Used to build “little old lady” computers for neighbors and such. Say someone gave me their shit PC to fix. Fine. Throw in whatever extra hardware I had, clean it up, new thermal paste and whatnot, small SSD, Linux Lite, Chrome, “Here’s how you get email and internet.” Never once heard from them again.
Here’s the secret sauce; I never once mentioned “linux” or even began explaining what I had done. No need to talk OS, it was “windows” to them! I was there to fix computers, not evangelize.
As long as you “put the internet on the desktop”, most boomers won’t know the difference. I got my dad a new laptop and he asked me to “install Google maps on it”. I put firefox on his desktop and changed the icon to a Microsoft Edge icon and that was easier to do than try to explain what a browser is and that he should use a different one.
Yes! I’ve forged the icon more than once. “Just as ever, click the blue ‘E’”.
My dad once had trouble with Internet explorer crashing a computer in an auto shop he was working in.
I installed chrome which worked much better but he would not stop trying to open the Internet explorer icon.
Changed the chrome icon to IE icon.
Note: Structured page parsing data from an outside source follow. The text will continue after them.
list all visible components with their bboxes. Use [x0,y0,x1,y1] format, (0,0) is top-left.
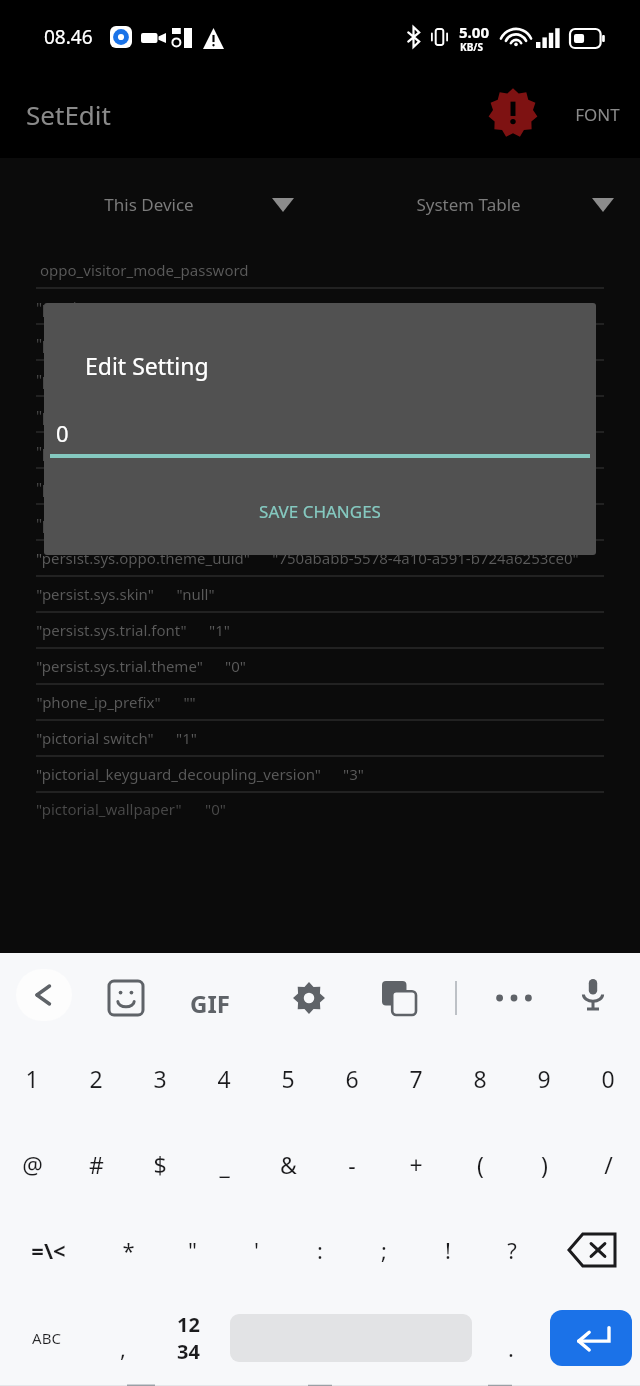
button[interactable]: ; [352,1207,416,1293]
button[interactable]: ' [224,1207,288,1293]
staticText: ! [445,1235,451,1265]
button[interactable]: Space [222,1295,480,1381]
button[interactable]: System Table [320,193,640,216]
button[interactable]: & [256,1121,320,1207]
staticText: 34 [177,1338,200,1365]
button[interactable]: # [64,1121,128,1207]
staticText: 5.00 [459,22,489,42]
staticText: @ [22,1149,43,1180]
staticText: . [508,1333,514,1363]
staticText: 1 [25,1063,39,1094]
button[interactable]: 6 [320,1035,384,1121]
button[interactable]: 9 [512,1035,576,1121]
button[interactable]: 1 [0,1035,64,1121]
staticText: SetEdit [26,97,111,132]
button[interactable]: More options [490,981,538,1015]
button[interactable]: FONT [569,97,626,132]
button[interactable]: - [320,1121,384,1207]
staticText: ( [477,1149,484,1180]
button[interactable]: . [480,1295,542,1381]
button[interactable]: ABC [0,1295,92,1381]
button[interactable]: Voice input [572,973,614,1015]
staticText: 9 [537,1063,551,1094]
staticText: 0 [56,418,69,448]
staticText: / [604,1149,613,1180]
staticText: 6 [345,1063,359,1094]
button[interactable]: _ [192,1121,256,1207]
staticText: 7 [409,1063,423,1094]
button[interactable]: ? [480,1207,544,1293]
staticText: 8 [473,1063,487,1094]
staticText: & [280,1149,297,1180]
staticText: + [409,1149,423,1180]
button[interactable]: SAVE CHANGES [241,492,399,531]
button[interactable]: 5 [256,1035,320,1121]
button[interactable]: 12 [154,1295,222,1381]
button[interactable]: Settings [288,977,330,1019]
button[interactable]: 3 [128,1035,192,1121]
staticText: oppo_visitor_mode_password [40,260,249,280]
button[interactable]: ) [512,1121,576,1207]
staticText: "3" [343,764,364,784]
staticText: , [120,1333,126,1363]
staticText: "persist.sys.xxx" "0" [36,297,190,317]
button[interactable]: Enter [542,1295,640,1381]
staticText: "persist.sys.xxx" "0" [36,369,190,389]
button[interactable]: Backspace [544,1207,640,1293]
staticText: 2 [89,1063,103,1094]
staticText: ) [541,1149,548,1180]
staticText: "persist.sys.xxx" "0" [36,477,190,497]
button[interactable]: ! [416,1207,480,1293]
staticText: This Device [104,193,194,216]
button[interactable]: Translate [378,977,420,1019]
staticText: "persist.sys.xxx" "0" [36,333,190,353]
staticText: SAVE CHANGES [259,500,381,523]
staticText: GIF [190,987,230,1020]
staticText: "persist.sys.trial.font" [36,620,187,640]
button[interactable]: "persist.sys.trial.theme" [0,649,640,684]
button[interactable]: Back [16,969,72,1021]
button[interactable]: : [288,1207,352,1293]
button[interactable]: GIF [186,983,234,1024]
staticText: $ [153,1149,167,1180]
button[interactable]: =\< [0,1207,96,1293]
staticText: ' [254,1235,259,1265]
staticText: FONT [575,103,620,126]
button[interactable]: This Device [0,193,320,216]
button[interactable]: SetEdit [20,91,117,138]
button[interactable]: 8 [448,1035,512,1121]
staticText: "750ababb-5578-4a10-a591-b724a6253ce0" [272,548,579,568]
staticText: - [348,1149,356,1180]
staticText: : [317,1235,323,1265]
button[interactable]: , [92,1295,154,1381]
staticText: "persist.sys.oppo.theme_uuid" [36,548,250,568]
button[interactable]: " [160,1207,224,1293]
staticText: "" [183,692,196,712]
button[interactable]: 4 [192,1035,256,1121]
button[interactable]: "persist.sys.oppo.theme_uuid" [0,541,640,576]
staticText: 3 [153,1063,167,1094]
button[interactable]: "pictorial switch" [0,721,640,756]
button[interactable]: ( [448,1121,512,1207]
button[interactable]: * [96,1207,160,1293]
button[interactable]: / [576,1121,640,1207]
staticText: KB/S [460,40,483,54]
staticText: # [89,1149,104,1180]
button[interactable]: @ [0,1121,64,1207]
button[interactable]: 7 [384,1035,448,1121]
staticText: "phone_ip_prefix" [36,692,161,712]
button[interactable]: "persist.sys.trial.font" [0,613,640,648]
button[interactable]: $ [128,1121,192,1207]
staticText: ? [507,1235,517,1265]
button[interactable]: + [384,1121,448,1207]
staticText: "persist.sys.xxx" "0" [36,513,190,533]
button[interactable]: 2 [64,1035,128,1121]
button[interactable]: Stickers [105,977,147,1019]
button[interactable]: Warning [485,85,541,141]
staticText: * [122,1235,135,1265]
button[interactable]: 0 [576,1035,640,1121]
staticText: "persist.sys.xxx" "0" [36,441,190,461]
button[interactable]: "phone_ip_prefix" [0,685,640,720]
button[interactable]: "persist.sys.skin" [0,577,640,612]
button[interactable]: "pictorial_keyguard_decoupling_version" [0,757,640,792]
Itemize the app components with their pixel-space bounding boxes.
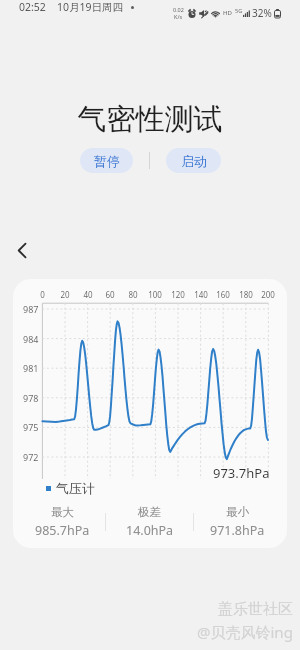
staticText: 180 <box>239 289 253 300</box>
staticText: 20 <box>60 289 70 300</box>
staticText: 40 <box>83 289 93 300</box>
staticText: 160 <box>216 289 230 300</box>
button[interactable]: 暂停 <box>80 148 133 173</box>
staticText: 最小 <box>226 505 249 519</box>
staticText: 200 <box>261 289 275 300</box>
staticText: 80 <box>128 289 138 300</box>
staticText: 972 <box>23 451 39 463</box>
staticText: HD <box>223 9 232 17</box>
button[interactable]: 启动 <box>166 148 221 173</box>
staticText: 气压计 <box>56 480 95 496</box>
button[interactable]: Back <box>8 236 36 264</box>
staticText: 10月19日周四 <box>57 0 124 14</box>
staticText: 975 <box>23 421 39 433</box>
staticText: 极差 <box>138 505 161 519</box>
staticText: 盖乐世社区 <box>218 600 293 619</box>
staticText: 暂停 <box>94 153 120 169</box>
staticText: 973.7hPa <box>213 464 270 482</box>
staticText: 最大 <box>51 505 74 519</box>
staticText: 987 <box>23 303 39 315</box>
staticText: 984 <box>23 333 39 345</box>
staticText: 100 <box>148 289 162 300</box>
staticText: 120 <box>171 289 185 300</box>
staticText: 气密性测试 <box>0 101 300 138</box>
staticText: 985.7hPa <box>35 522 90 539</box>
staticText: 5G <box>235 7 243 14</box>
staticText: 启动 <box>181 153 207 169</box>
staticText: 0 <box>40 289 45 300</box>
staticText: 14.0hPa <box>126 522 174 539</box>
staticText: 978 <box>23 392 39 404</box>
staticText: 140 <box>194 289 208 300</box>
staticText: 981 <box>23 362 39 374</box>
staticText: 0.02 <box>173 6 184 13</box>
staticText: 32% <box>252 6 272 20</box>
staticText: K/s <box>174 13 183 20</box>
staticText: 971.8hPa <box>210 522 265 539</box>
staticText: @贝壳风铃ing <box>197 622 293 642</box>
staticText: 60 <box>105 289 115 300</box>
staticText: 02:52 <box>19 0 46 14</box>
Problem solved. Lol
I was running Plex, Jellyfin, Nginx, rtorrent with 3k torrents and few other containers and they were running on a very old machine with 4GB of RAM and only 2GB were really used.
Well sure, but did you also run a hundred unterminable processes that analyzed your behavioral patterns in real time and fed that information into a surveillance pipeline directly hooked into Microsoft data centers?
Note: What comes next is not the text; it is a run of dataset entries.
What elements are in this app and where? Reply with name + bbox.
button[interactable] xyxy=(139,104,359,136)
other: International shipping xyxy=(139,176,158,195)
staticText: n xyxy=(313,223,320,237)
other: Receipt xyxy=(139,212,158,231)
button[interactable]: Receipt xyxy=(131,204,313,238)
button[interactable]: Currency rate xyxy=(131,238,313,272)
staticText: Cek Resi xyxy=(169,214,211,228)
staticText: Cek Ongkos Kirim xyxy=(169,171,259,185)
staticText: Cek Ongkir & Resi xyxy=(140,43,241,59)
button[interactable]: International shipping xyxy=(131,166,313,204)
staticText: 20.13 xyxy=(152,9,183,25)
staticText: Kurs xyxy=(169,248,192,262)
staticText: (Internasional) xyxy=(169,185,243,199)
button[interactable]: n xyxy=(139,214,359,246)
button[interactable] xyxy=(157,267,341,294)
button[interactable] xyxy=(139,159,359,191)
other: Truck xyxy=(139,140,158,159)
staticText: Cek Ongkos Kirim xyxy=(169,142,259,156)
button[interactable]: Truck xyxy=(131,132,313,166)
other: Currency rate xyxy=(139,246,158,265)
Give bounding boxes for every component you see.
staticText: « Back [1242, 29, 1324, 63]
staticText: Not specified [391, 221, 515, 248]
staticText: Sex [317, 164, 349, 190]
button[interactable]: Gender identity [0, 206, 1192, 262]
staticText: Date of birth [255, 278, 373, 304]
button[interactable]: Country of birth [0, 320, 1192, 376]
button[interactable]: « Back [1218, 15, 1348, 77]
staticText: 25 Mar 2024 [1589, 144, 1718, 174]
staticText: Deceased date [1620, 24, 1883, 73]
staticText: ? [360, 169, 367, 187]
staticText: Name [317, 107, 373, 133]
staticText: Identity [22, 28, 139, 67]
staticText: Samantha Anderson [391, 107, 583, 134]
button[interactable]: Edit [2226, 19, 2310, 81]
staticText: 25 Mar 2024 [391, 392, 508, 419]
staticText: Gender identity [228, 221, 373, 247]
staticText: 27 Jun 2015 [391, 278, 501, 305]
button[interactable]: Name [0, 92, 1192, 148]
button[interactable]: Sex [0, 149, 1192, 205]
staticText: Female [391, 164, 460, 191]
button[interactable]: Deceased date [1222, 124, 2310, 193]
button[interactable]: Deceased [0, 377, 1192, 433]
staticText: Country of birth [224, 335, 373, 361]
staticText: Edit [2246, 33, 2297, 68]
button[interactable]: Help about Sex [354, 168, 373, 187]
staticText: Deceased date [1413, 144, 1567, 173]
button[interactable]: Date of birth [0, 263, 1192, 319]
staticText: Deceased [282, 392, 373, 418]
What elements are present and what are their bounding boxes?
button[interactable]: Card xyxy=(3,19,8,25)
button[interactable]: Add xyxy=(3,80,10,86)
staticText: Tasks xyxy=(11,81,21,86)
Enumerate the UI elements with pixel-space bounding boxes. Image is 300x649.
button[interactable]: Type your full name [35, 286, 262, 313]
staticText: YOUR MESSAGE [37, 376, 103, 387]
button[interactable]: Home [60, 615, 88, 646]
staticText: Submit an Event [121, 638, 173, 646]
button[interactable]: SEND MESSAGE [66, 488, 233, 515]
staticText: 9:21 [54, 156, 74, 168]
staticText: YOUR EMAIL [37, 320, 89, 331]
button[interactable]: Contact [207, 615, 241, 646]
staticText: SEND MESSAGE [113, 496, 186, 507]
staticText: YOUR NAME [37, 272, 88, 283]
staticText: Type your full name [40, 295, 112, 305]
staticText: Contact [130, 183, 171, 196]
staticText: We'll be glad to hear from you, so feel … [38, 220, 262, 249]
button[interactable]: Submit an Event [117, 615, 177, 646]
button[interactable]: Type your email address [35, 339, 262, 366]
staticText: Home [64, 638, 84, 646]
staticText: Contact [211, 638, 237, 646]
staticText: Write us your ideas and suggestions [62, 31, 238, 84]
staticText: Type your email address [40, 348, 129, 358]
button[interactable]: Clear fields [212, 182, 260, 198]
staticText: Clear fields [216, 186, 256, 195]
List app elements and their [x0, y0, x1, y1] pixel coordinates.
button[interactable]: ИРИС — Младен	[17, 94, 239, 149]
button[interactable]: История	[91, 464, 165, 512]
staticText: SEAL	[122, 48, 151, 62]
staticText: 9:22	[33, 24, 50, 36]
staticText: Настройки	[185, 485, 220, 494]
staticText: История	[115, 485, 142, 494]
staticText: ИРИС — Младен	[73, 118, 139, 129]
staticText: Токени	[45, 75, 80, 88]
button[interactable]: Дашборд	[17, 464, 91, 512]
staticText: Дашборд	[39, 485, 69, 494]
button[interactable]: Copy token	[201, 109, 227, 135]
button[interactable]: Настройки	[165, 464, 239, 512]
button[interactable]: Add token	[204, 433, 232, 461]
Because if not, then what are you even doing with your life?
The only RAM issue I ever had was running
nixos-rebuildon a RPi with 1G RAM.All that extra telemetry that you can’t turn off uses a lot of resources it seems
I like that this is both true and false.
The memory management of an OS is almost always entirely dependent on what it’s doing or designed to do. Linux and Windows are able to do similar things, but are rarely tasked with the same workloads.
Windows desktop (aka, XP, Vista, 7, 8, 8.1, 10, 11) are designed to be more pretty and run desktops that the user will see/interact with, etc. I will say that Microsoft knows their audience and the windows prefetch stuff is quite good, all things considered…
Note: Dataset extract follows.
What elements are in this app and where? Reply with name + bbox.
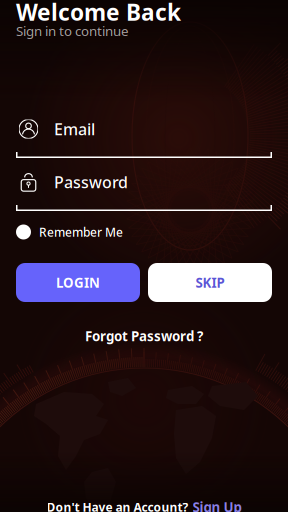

Windows server on the other hand… Until recently, it still shipped with IE11 as the only browser. Of course as soon as you started it, the whole system would complain and tell you to go download edge… Server is a beast unto itself.
Additionally, as an IT support person, I always prefer people have more RAM than they need, rather than less. Getting that figure just right is nigh impossible. And if you have the RAM, you should use it, right? Because otherwise, why would you have it? It becomes a waste of money.
Prefetch and memory caching is a good use of memory, and a big reason why Windows has very little memory actually “free” at any given time… I’ll note, I’m mentioning free memory, not available memory.
It’s a fascinating topic, honestly.
With all that being said, I’m not saying that Windows is actually better in any way. My entire point is that there’s merit to the different methodologies of the different operating systems. They’re built differently and that is a good thing.
You do not need 3GiB of ram to look pretty though. I think Windows is just badly optimized.
Great points! Yet, Linux = greased lightning, Windows = sludge. So your great points can go suck off a polar bear.
My main issue with Linux is that it doesn’t reserve any CPU time for itself. Push it to 100% usage and the mouse cursor lags all over the place. I think this a Wayland thing.
I used to have that issue on x11 but never again since switching to Wayland.
This is just a straight up lie lol. Donald Trump levels of nonsense. New low, fellow Linux users.
relax mate
Experienced users are known for being able to customize their install to be lightweight enough to function with modern tasks on old hardware. I myself have an install on an old 4gb MacBook Air that runs just as well as my server with 64 gb of RAM for the task load that I’ve deployed on it.
4gigs is a perfectly reasonable amount of RAM for word processing, web browsing, retro gaming, basic development (if you’ve got another rig to deploy compilations to), and a whole host of other applications.
The fact that one can use a wm/compositor to make the desktop lighter is sick. I was using 350MB idle with Alpine + River, it is so damn snappy.
I came to Linux for freedom and stayed for the performance.
Let me intoduce you to sub 100MB idle on OpenBSD with BSPWM (80~90MB)
Damn, how low can one even go?
640K of memory should be enough for anybody.